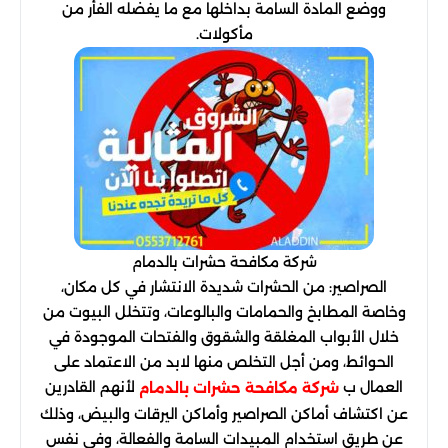
ووضع المادة السامة بداخلها مع ما يفضله الفأر من
مأكولات.
شركة مكافحة حشرات بالدمام
الصراصير: من الحشرات شديدة الانتشار في كل مكان،
وخاصة المطابخ والحمامات والبالوعات، وتتخلل البيوت من
خلال الأبواب المغلقة والشقوق والفتحات الموجودة في
الحوائط، ومن أجل التخلص منها لابد من الاعتماد على
العمال ب
لأنهم القادرين
شركة مكافحة حشرات بالدمام
عن اكتشاف أماكن الصراصير وأماكن اليرقات والبيض، وذلك
عن طريق استخدام المبيدات السامة والفعالة، وفي نفس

· · · · ·

* **Aim of the exercise**: Pick out every line of the listing containing the word "الصراصير", and show those lines.

* **Answer for the task**:
الصراصير: من الحشرات شديدة الانتشار في كل مكان،
عن اكتشاف أماكن الصراصير وأماكن اليرقات والبيض، وذلك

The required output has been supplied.